SIX months after his death, a promise to name a street in San Fernando after the "king of dance" Torrance Mohammed has been fulfilled.
The entrance leading to the Naparima Bowl – one of the homes of culture in San Fernando and a place where Mohammed spent his 70 of his 90 years on the stage – was named Torrance Mohammed Street on Friday.
The unveiling was done by two moko jumbies from the Kaisoca Moko Jumbies led by Junior Bisnath, and witnessed by city mayor Junia Regrello and members of the city corporation (SFCC); former culture minister Joan Yuille-Williams; co-founder of the Torrance Mohammed Culture and Arts Foundation Derron Attz; and calypsonian Joanne Foster .
At the unveiling, Attz recalled the idea for the street naming was birthed in March when he, actors Rhoma and Penelope Spencer, and Godfrey Martin of the United Kingdom, felt this southern cultural icon deserved more recognition in the city in which he lived and also served as a councillor.
“We felt that this particular street, connecting to the Naparima Bowl, where he produced and rehearsed most of his plays in the early days, was a fitting tribute.”
The SFCC approved the change before Mohammed was attacked and killed in May, and he was elated by the gesture, Attz recalled.
He said the unveiling was planned for around October 4, when Mohammed would have celebrated his 91st birthday, but it was deferred to the 33rd anniversary of City Week.
“We are happy this has taken place, for history to recognise his contribution, not just in San Fernando, but by extension, the creative community and Trinidad and Tobago as a whole."
Yuille-Williams, who was a member of Mohammed’s drama group, spoke of their long relationship.
“Anything cultural in San Fernando, the name Torrance Mohammed was always recorded. The life that he lived and work he did is something that our young people need to know and follow.

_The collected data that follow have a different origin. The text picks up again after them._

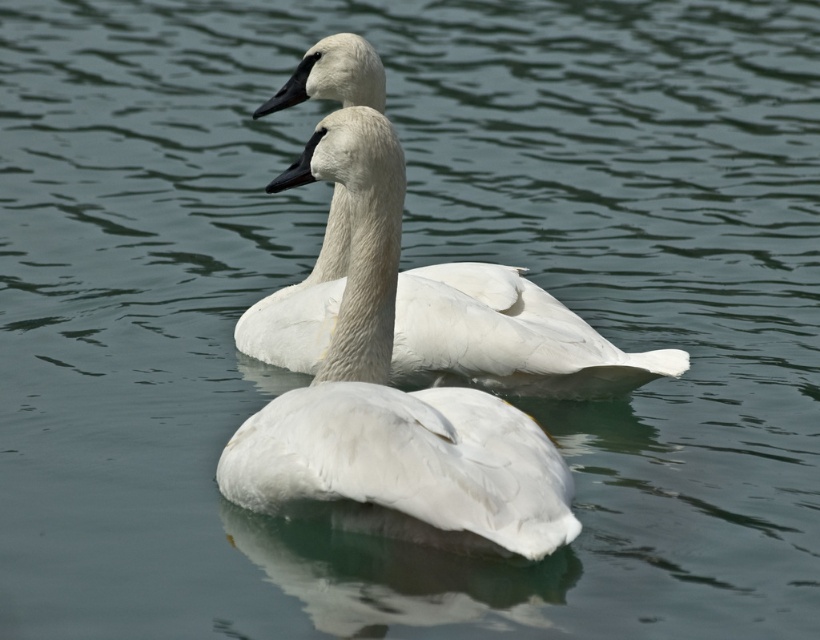 Is white feathered swan at center below white matte swan at center?

Indeed, white feathered swan at center is positioned under white matte swan at center.

Can you confirm if white feathered swan at center is positioned to the right of white matte swan at center?

In fact, white feathered swan at center is to the left of white matte swan at center.

The height and width of the screenshot is (640, 820). In order to click on white feathered swan at center in this screenshot , I will do `click(392, 401)`. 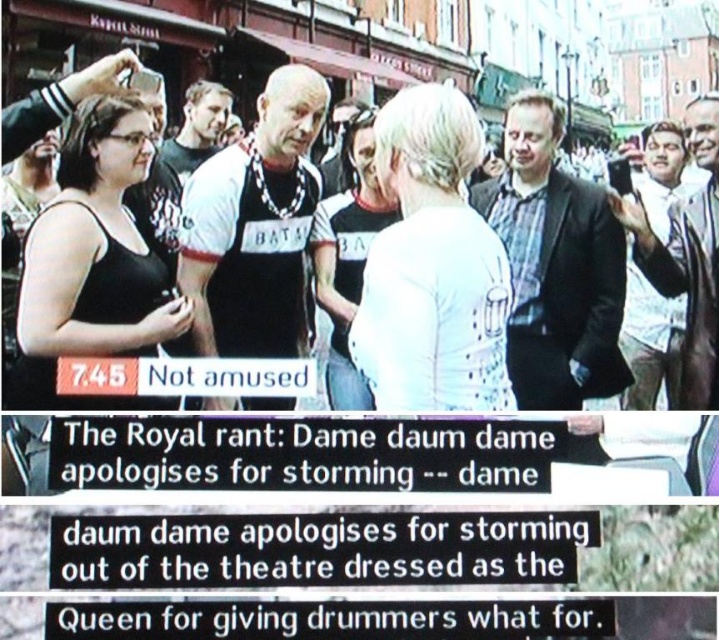 Does white matte shirt at center come in front of black matte tank top at left?

That is False.

Based on the photo, between white matte shirt at center and black matte tank top at left, which one is positioned lower?

white matte shirt at center is below.

Does point (470, 355) come closer to viewer compared to point (114, 212)?

Yes, it is.

Find the location of `white matte shirt at center`. white matte shirt at center is located at coordinates (431, 266).

Is white matte shirt at center taller than black fabric crowd at center?

No.

Is white matte shirt at center above black fabric crowd at center?

Actually, white matte shirt at center is below black fabric crowd at center.

Who is more distant from viewer, [416,193] or [664,227]?

The point [664,227] is behind.

Locate an element on the screen. The height and width of the screenshot is (640, 719). white matte shirt at center is located at coordinates (431, 266).

Can you confirm if black matte tank top at left is positioned above black fabric crowd at center?

No.

This screenshot has width=719, height=640. What are the coordinates of `black matte tank top at left` in the screenshot? It's located at [x=93, y=260].

What do you see at coordinates (93, 260) in the screenshot?
I see `black matte tank top at left` at bounding box center [93, 260].

Image resolution: width=719 pixels, height=640 pixels. I want to click on black matte tank top at left, so click(93, 260). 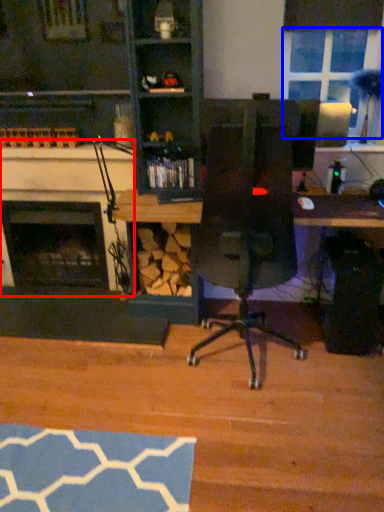 Question: Which of the following is the closest to the observer, fireplace (highlighted by a red box) or window screen (highlighted by a blue box)?

Choices:
 (A) fireplace
 (B) window screen

Answer: (B)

“This is a historic day and I am happy to be part of the history. I know wherever Torrance is, he would appreciate what we are doing here today.”
Regrello endorsed the historical significance of the event. Last year when the city celebrated its 32nd anniversary, thecouncil declared 2020-2021 the Year of the Arts.
“During that year we developed our perspective on how we would really commend those who contributed. We looked around the city and saw most of the streets were named after former governors, mayors and other distinguished politicians.
Unlike other cities which are pulling down statues and street signs commemorating those who committed atrocities against other people, Regrello said the intention is not to change history but to recognise those who made meaningful contribution and shaped the landscape of TT.
“We are of the view that the city was shaped by other people as well, particularly people in the arts, and we should pay recognition to those who contributed.
“Torrance contributed over 70 years of his life to the arts and we must be appreciative and cognitive of his contribution.”
He said it was against this background the council decided to name streets that were without names after cultural icons such as Ken "Professor" Philmore, Bobby Mohamed, Steve Achibar, Leroy "Black Stalin" Calliste and Dr Rupert Indar, the latter of whom revolutionised health care in San Fernando.
”This is a proud moment for all of us as we name this space and this street, the Torrance Mohammed Street. Torrance would have left his home many times and would have turned into this street by remote control, because he has known it all his life.”
On Sunday, at the Naparima Bowl. the Torrance Mohammed Culture and Arts Foundation will host a benefit concert that he was working on before his death, Part proceeds from this concert will go towards a scholarship fund for deserving young artistes.